All images were collected by an experienced investigator (PR) with 4 years of experience in acquiring and analyzing ultrasonography images (more than 1,000 acquired images of each of the here investigated muscles). We used a semi-automated tool SMA software (Seynnes and Cronin, 2020) to analyze the images and assess parameters muscle thickness, fascicle length and pennation angle. For each parameter, we computed the mean of at least two images. For every image, SMA computes the dominant fascicle orientation (Seynnes and Cronin, 2020). Then, fascicle length and pennation angle are calculated using the computed orientation and the two detected aponeuroses (Seynnes and Cronin, 2020). Muscle thickness is calculated as the mean distance between the two detected aponeuroses (Seynnes and Cronin, 2020). We used the maximum orientation value in each parameter and one value is calculated for each parameter for further analysis (Seynnes and Cronin, 2020). Analysis results were visually inspected and the analysis parameters were adapted in case the result was erroneous. It was demonstrated SMA is comparable to manual analysis (current gold standard for muscle architecture analysis) in the assessment of muscle thickness, fascicle length and pennation angle (Seynnes and Cronin, 2020).
2.1 Statistics
All statistical analyses were performed using R software (R Core Team, 2020) (rstudioapi, BlandAltmanLeh, readxl, irr, MBESS packages). Normality was assessed for all parameters using visual inspection (scatterplots, histograms and QQ-plots) and Shapiro-Wilk tests. We compared the portable probe measurement results to the high-end device measurement results for all muscles. For this purpose, we calculated consecutive-pairwise intra-class correlations (ICC), standard errors of measurement (SEM) and percentage standard errors of measurement (SEM%) with 95% compatibility intervals (CI).
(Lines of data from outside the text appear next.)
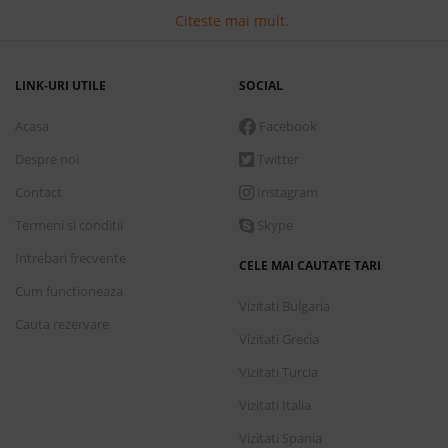
Citeste mai mult.
LINK-URI UTILE
SOCIAL
Acasa
Facebook
Despre noi
Twitter
Contact
Instagram
Termeni si conditii
Skype
Intrebari frecvente
CELE MAI CAUTATE TARI
Cum functioneaza
Vizitati Bulgaria
Cauta rezervare
Vizitati Grecia
Vizitati Turcia
Vizitati Italia
Vizitati Spania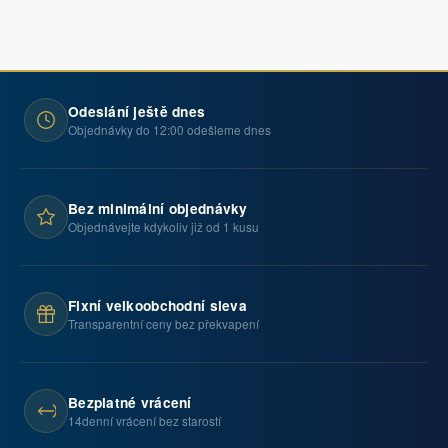
Odeslání ještě dnes
Objednávky do 12:00 odešleme dnes
Bez minimální objednávky
Objednávejte kdykoliv již od 1 kusu
Fixní velkoobchodní sleva
Transparentní ceny bez překvapení
Bezplatné vrácení
14denní vrácení bez starostí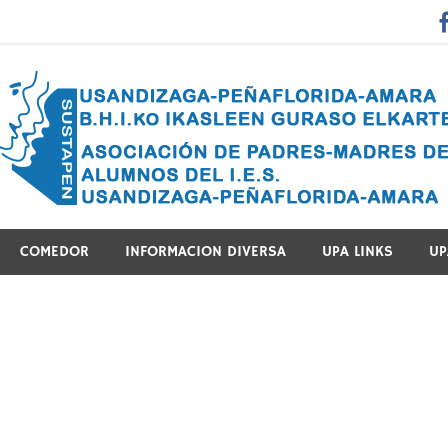
 Guraso Elkartea Asociación de Padres-Madres de Alumnos del 
COMEDOR
INFORMACION DIVERSA
UPA LINKS
UP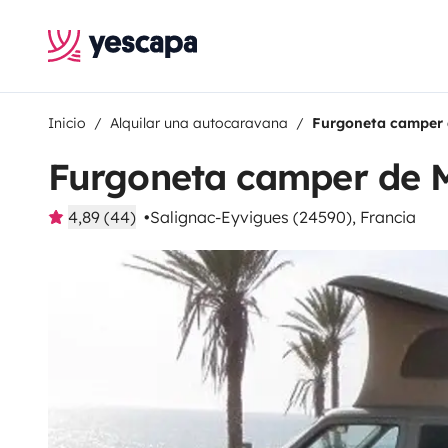
Inicio
Alquilar una autocaravana
Furgoneta camper 
Furgoneta camper de 
4,89 (44)
Salignac-Eyvigues (24590), Francia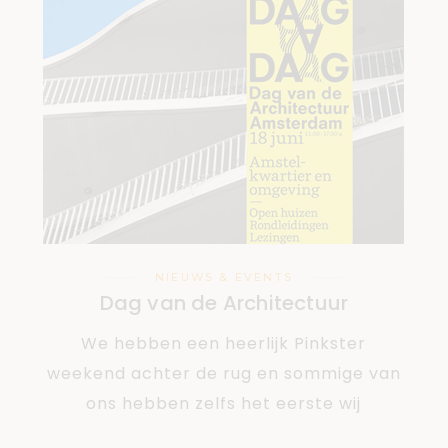
NIEUWS & EVENTS
Dag van de Architectuur
We hebben een heerlijk Pinkster
weekend achter de rug en sommige van
ons hebben zelfs het eerste wij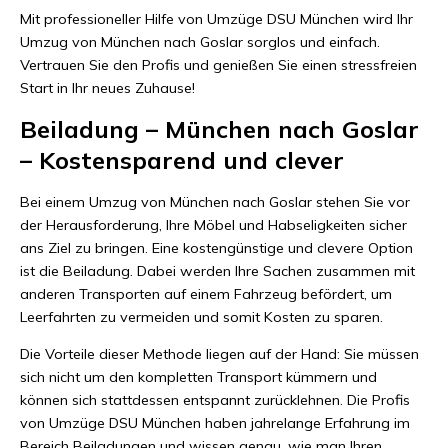
Mit professioneller Hilfe von Umzüge DSU München wird Ihr
Umzug von München nach Goslar sorglos und einfach.
Vertrauen Sie den Profis und genießen Sie einen stressfreien
Start in Ihr neues Zuhause!
Beiladung – München nach Goslar
– Kostensparend und clever
Bei einem Umzug von München nach Goslar stehen Sie vor
der Herausforderung, Ihre Möbel und Habseligkeiten sicher
ans Ziel zu bringen. Eine kostengünstige und clevere Option
ist die Beiladung. Dabei werden Ihre Sachen zusammen mit
anderen Transporten auf einem Fahrzeug befördert, um
Leerfahrten zu vermeiden und somit Kosten zu sparen.
Die Vorteile dieser Methode liegen auf der Hand: Sie müssen
sich nicht um den kompletten Transport kümmern und
können sich stattdessen entspannt zurücklehnen. Die Profis
von Umzüge DSU München haben jahrelange Erfahrung im
Bereich Beiladungen und wissen genau, wie man Ihren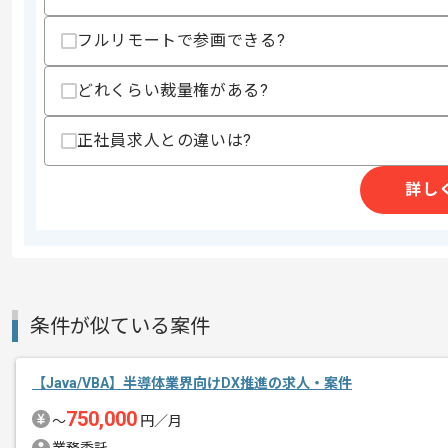
スキル
・スマートフォン向けコンテンツの開発
歓迎スキル
フルリモートで参画できる?
・Cocos2d-x(C++)を使用した開発実装
・Unity(C#)を使用した開発実装経験
どれくらい裁量権がある?
・iOS/Android向けネイティブゲーム
・Unreal Engineでのゲーム開発経験
正社員求人との違いは?
スキルに不安がある方へ
上記に似た経験やスキルをお持ちであれば申
詳し
商談回数
1回
その他募集要項
募集人数
1人
条件が似ている案件
作業開始日
2021/12/01
【Java/VBA】半導体業界向けDX推進の求人・案件
レバテック実績有の企業でございます。
750,000
〜
円／月
エージェントからのコ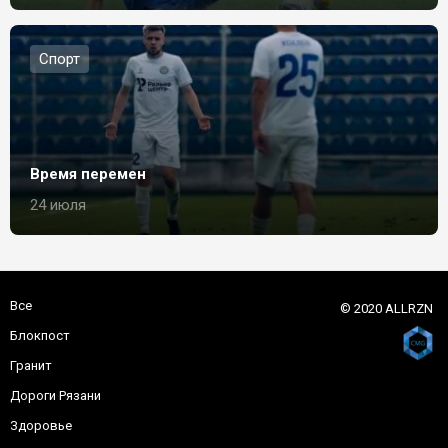
Спорт
Время перемен
24 июля
Все
© 2020 ALLRZN
Блокпост
Гранит
Дороги Рязани
Здоровье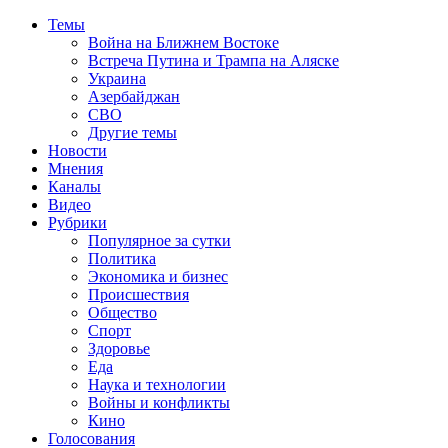
Темы
Война на Ближнем Востоке
Встреча Путина и Трампа на Аляске
Украина
Азербайджан
СВО
Другие темы
Новости
Мнения
Каналы
Видео
Рубрики
Популярное за сутки
Политика
Экономика и бизнес
Происшествия
Общество
Спорт
Здоровье
Еда
Наука и технологии
Войны и конфликты
Кино
Голосования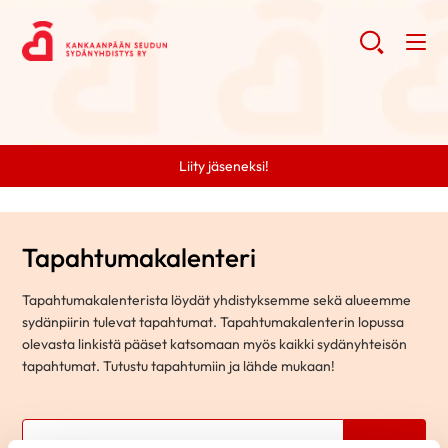
Liity jäseneksi!
Tapahtumakalenteri
Tapahtumakalenterista löydät yhdistyksemme sekä alueemme
sydänpiirin tulevat tapahtumat. Tapahtumakalenterin lopussa
olevasta linkistä pääset katsomaan myös kaikki sydänyhteisön
tapahtumat. Tutustu tapahtumiin ja lähde mukaan!
Hae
We classified the ICC values according to Koo and Li (2016) with ICC values of less than 0.5, between 0.5 and 0.75, between 0.75 and 0.9, and greater than 0.9 are poor, moderate, good and excellent (Koo and Li, 2016). We used Bland–Altman analysis (Bland and Altman, 1986) to test the measurement agreement of the portable probe with the high-end device. We set the limits of agreement to ± 1.96 standard deviations (SD). We calculated the standardized mean bias according to Hopkins et al. (2009), with 0.1, 0.3, 0.6, 1.0 and 2.0 being small, moderate, large, very large and extremely large errors. Furthermore, we investigated test-retest reliability of the portable probe by calculating ICCs, SEMs, SEM% with 95% CI. We classified the ICC values according to Koo and Li (2016) with ICC values of less than 0.5, between 0.5 and 0.75, between 0.75 and 0.9, and greater than 0.9 indicating poor, moderate, good and excellent reliability (Koo and Li, 2016). We calculated mean bias and standardized mean bias between test sessions. We categorized standardized mean bias as 0.1, 0.3, 0.6, 1.0 and 2.0 for extremely high, very high, high, moderate, and low reliability (Hopkins et al., 2009).
3 Results
Mean values, ICCs, SEMs, SEM%, mean bias, and standardized mean bias of all muscles comparing the portable probe to the high-end device are shown in Table 1. Overall, the gastrocnemius medialis displayed the highest agreement between the two device types and rectus femoris the lowest. Measurement errors of the portable probe for gastrocnemius medialis were small in all parameters. In contrast, measurement errors of the portable probe for vastus lateralis were small for muscle thickness, whereas errors for fascicle length and pennation angle were moderate. Measurement of the portable probe errors for rectus femoris were large for fascicle length and pennation angle, yet muscle thickness measurement errors were small. Considering ICC values, portable probe assessment of architectural parameters in the gastrocnemius medialis according to Koo and Li (2016) ranged from moderate to excellent (95% CIs included). For the rectus femoris and vastus lateralis, ICC values can be classified as low to excellent (95% CIs included), demonstrating a large variability between parameters. Taking the investigated muscles together, ICCs, SEM%, and standardized mean bias for fascicle length ranged from 0.457 to 0.899, 6–10.7%, and –0.45 to 0.01. For pennation angle, ICCs, SEM%, and standardized mean bias ranged from 0.423 to 0.865, 8.4–12.6%, and −0.07 to 0.43. Comparison of muscle thickness resulted in ICCs, SEM%, and standardized mean bias ranges of 0.821–0.889, 4.4–6.6%, and −0.02 to 0.07. Results of the Bland-Altman analysis can be found in Figure 2. There is no indication of heteroscedasticity in all muscles and parameters. Rectus femoris fascicle length seems to be slightly underestimated by the Lumify probe, whereas rectus femoris pennation angle seems to be slightly overestimated (Figure 2).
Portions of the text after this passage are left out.